- Based on: All Together Now
- Directed by: Haniq Halim (FDAM)
- Presented by: Sherry Alhadad
- Country of origin: Malaysia
- Original language: Malay
- No. of seasons: 2
- No. of episodes: 10 + 3 specials (at 24 April 2023)

Production
- Running time: 90 minutes
- Production company: Banijay Asia

Original release
- Network: Astro Ria
- Release: 12 September 2021 – 5 February 2023

Related
- All Together Now (franchise)

= All Together Now Malaysia =

All Together Now Malaysia is a Malaysian reality television music competition series aired on Astro Ria hosted by Sherry Alhadad. It is a Malay version of the series based on British reality television music competition series, All Together Now. The series premiered on 6 June 2021.

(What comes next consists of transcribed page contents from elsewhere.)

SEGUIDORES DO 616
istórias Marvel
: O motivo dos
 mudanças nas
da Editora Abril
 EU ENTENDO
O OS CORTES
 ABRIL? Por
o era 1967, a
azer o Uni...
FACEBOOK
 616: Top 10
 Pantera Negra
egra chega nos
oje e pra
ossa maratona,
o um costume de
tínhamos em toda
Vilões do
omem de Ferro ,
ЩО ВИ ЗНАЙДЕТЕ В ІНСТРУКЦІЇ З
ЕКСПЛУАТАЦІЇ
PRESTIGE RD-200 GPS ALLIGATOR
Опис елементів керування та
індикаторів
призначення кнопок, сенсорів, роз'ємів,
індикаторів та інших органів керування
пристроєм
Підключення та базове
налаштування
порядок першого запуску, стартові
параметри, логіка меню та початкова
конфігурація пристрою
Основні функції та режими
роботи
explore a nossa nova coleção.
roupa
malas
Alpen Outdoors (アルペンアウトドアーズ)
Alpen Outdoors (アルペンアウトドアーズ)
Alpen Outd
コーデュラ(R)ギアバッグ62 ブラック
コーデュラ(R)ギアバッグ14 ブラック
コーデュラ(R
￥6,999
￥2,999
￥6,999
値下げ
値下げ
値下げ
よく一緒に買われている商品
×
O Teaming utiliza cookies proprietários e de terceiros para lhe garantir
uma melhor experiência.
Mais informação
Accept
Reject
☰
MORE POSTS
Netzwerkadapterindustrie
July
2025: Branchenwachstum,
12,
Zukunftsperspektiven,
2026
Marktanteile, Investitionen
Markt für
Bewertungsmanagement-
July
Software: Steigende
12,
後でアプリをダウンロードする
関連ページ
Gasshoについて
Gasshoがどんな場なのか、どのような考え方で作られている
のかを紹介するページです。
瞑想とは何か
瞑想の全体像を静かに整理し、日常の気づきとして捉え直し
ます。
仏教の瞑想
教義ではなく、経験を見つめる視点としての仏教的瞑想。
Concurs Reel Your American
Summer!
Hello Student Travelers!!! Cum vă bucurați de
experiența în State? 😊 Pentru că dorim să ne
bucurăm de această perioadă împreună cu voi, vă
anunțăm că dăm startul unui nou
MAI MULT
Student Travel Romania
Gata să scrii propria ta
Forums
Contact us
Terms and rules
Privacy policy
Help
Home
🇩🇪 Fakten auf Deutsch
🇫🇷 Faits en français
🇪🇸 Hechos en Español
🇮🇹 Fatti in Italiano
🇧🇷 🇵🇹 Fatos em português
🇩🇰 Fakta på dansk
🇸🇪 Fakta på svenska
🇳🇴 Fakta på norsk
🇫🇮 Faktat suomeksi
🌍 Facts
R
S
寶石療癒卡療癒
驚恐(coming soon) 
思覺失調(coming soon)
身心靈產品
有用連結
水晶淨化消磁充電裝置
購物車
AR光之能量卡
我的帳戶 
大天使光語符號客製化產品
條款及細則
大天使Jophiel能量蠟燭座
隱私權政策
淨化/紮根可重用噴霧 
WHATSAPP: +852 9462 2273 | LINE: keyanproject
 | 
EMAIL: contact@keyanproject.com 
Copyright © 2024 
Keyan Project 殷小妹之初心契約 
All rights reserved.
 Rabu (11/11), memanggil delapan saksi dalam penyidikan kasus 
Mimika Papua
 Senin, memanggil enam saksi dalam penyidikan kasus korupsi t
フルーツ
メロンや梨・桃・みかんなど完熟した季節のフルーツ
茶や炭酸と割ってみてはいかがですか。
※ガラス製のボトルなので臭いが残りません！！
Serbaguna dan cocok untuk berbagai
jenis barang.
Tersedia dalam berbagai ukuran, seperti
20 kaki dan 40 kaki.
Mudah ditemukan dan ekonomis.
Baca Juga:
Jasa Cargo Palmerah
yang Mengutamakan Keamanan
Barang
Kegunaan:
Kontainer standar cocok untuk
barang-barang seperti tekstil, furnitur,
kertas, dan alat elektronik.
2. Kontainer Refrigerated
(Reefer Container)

On 9 June 2021, Astro had decided to halt the broadcast of the show for the time being due to violation of not following the Standard Operating Procedures (SOPs) during the period of Conditional Movement Control Order (CMCO).

The series then re-broadcast on 12 September 2021 after three months being halted on the channel.

The series has been renewed for second season and will be premiered starting 11 December 2022.

== Format ==
Compared to the original show, the Malaysia edition has only 50 jurors. The jurors consist of a head of jurors, known as captain, followed by the other 49 jurors as well. Each jurors carry two scores to vote and choose act performers in every act by pressing the buzzer.

===The heats===
During each heat, performers try and outscore their competitors in order to earn a seat on the top three podium. Whenever a performer scores high enough for a podium place, the act in 3rd place is eliminated as a result. From each heat, two acts go through to the series final. Once all acts have sung, the 1st placed performer with the highest score automatically goes through. The acts in 2nd and 3rd sing off against one another and the winner of that sing off earns the second qualification spot.

=== Tie-breaks ===
In the event of a tied score, the decision can be made only by the captain in which one of the two acts is the best act. If the captain chose the new act (performer), the existing act from the podium is going to be replaced with that act and vice versa.

===The sing-off===
For the sing-off at the end of the show, scores are reset to zero and the second and third placed acts perform a new song chosen by the performer itself. In the event that one of the two acts has the higher scores, the performer with the higher scores qualified to the final.